Understanding and Managing Disk Space on your MongoDB Server

Disk storage is a critical resource for any scalable database system. The performance of your disk-based databases will depend on how data is managed on the disk. Your MongoDB server supports various pluggable storage engines that handle storage management and initially store all documents sequentially. As the database grows and multiple write operations run, this contiguous space gets fragmented into smaller blocks with chunks of free space in between. The typical solution is to increase the disk size, however, there are alternatives that can help you regain the free space without having to scale your disk size. One important thing to be aware of is MongoDB storage statistics and how you can compact or repair the database to handle fragmentation.

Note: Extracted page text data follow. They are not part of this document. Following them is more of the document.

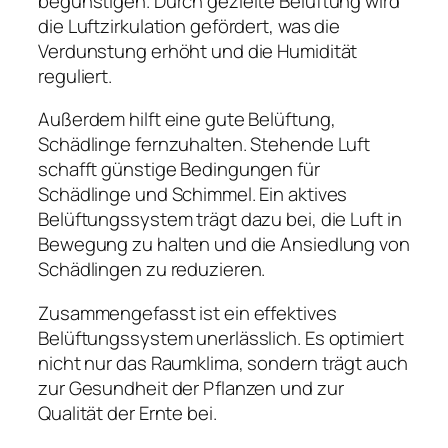
begünstigen. Durch gezielte Belüftung wird
die Luftzirkulation gefördert, was die
Verdunstung erhöht und die Humidität
reguliert.
Außerdem hilft eine gute Belüftung,
Schädlinge fernzuhalten. Stehende Luft
schafft günstige Bedingungen für
Schädlinge und Schimmel. Ein aktives
Belüftungssystem trägt dazu bei, die Luft in
Bewegung zu halten und die Ansiedlung von
Schädlingen zu reduzieren.
Zusammengefasst ist ein effektives
Belüftungssystem unerlässlich. Es optimiert
nicht nur das Raumklima, sondern trägt auch
zur Gesundheit der Pflanzen und zur
Qualität der Ernte bei.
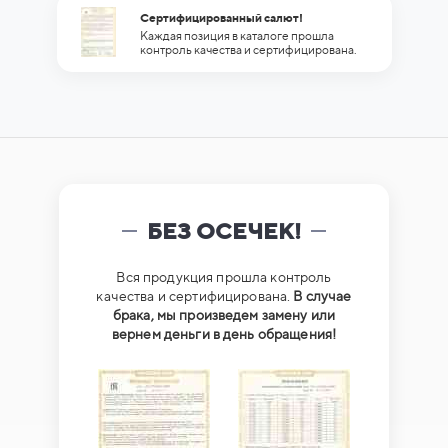
Сертифицированный салют!
Каждая позиция в каталоге прошла
контроль качества и сертифицирована.
БЕЗ ОСЕЧЕК!
Вся продукция прошла контроль
качества и сертифицирована.
В случае
брака, мы произведем замену или
вернем деньги в день обращения!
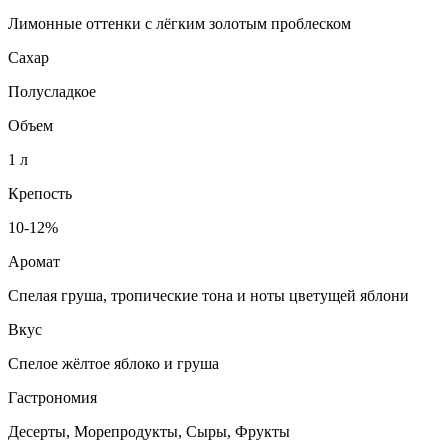
Лимонные оттенки с лёгким золотым проблеском
Сахар
Полусладкое
Объем
1 л
Крепость
10-12%
Аромат
Спелая груша, тропические тона и ноты цветущей яблони
Вкус
Спелое жёлтое яблоко и груша
Гастрономия
Десерты, Морепродукты, Сыры, Фрукты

How Large is Your Database, Really?

You should always keep an eye on the amount of free disk space on your production server, and also prudent to know your database size when you’re paying for it on a cloud platform. MongoDB has a command db.stats() that can provide insights into the storage statistics of a MongoDB instance.

>db.stats()
{
	"db" : "test",
	"collections" : 5,
	"views" : 0,
	"objects" : 53829,
	"avgObjSize" : 43.555,
	"dataSize" : 2344556121,
	"storageSize" :3124416336,
	"numExtents" : 0,
	"indexes" : 7,
	"indexSize" : 8096876,
	"ok" : 1
}

dataSize

The total size in bytes of the uncompressed data held in this database.

storageSize

The total amount of disk space allocated to all collections in the database.

The response of db.stats() is dependent on the type of MongoDB engine. You can find your version-dependent description of the above metrics at MongoDB documentation.

Why the big difference between storageSize and dataSize? This is due to fragmentation of data files explained earlier. MongoDB tries to reuse free space in between fragmented data whenever possible and does not release it to the operating system. However, in WiredTiger, storageSize may be smaller than dataSize if compression is enabled.

In the event a large chunk of data is deleted from a collection and the collection never uses the deleted space for new documents, this space needs to be returned to the operating system so that it can be used by your other databases or collections. You’ll need to run a compact or repair operation in order to defragment the disk space and regain the usable free space.

Compacting MongoDB

MongoDB compact operation rewrites all documents and indexes in a collection to contiguous blocks of disk space. However, this operation blocks all other operations on the database to which the collection belongs. So, for a standalone server, it’s recommended to run it during a maintenance window, and for replica sets, you should run it in a rolling fashion for each shard. This means compacting all secondaries first, and then finally the primary so your database availability is not affected. The syntax of the command is:

db.runCommand({compact: collection-name })

1. MMAPv1

  • Compaction operation defragments data files & indexes. However, keep in ming that it does not release space to the operating system. The operation is still useful to defragment and create more contiguous space for reuse by MongoDB, but it’s of no use when the free disk space is very low.
  • An additional disk space up to 2GB  is required during the compaction operation.
  • A database level lock is held during the compaction operation.

2. WiredTiger

The WiredTiger engine provides compression by default which consumes less disk space than MMAPv1.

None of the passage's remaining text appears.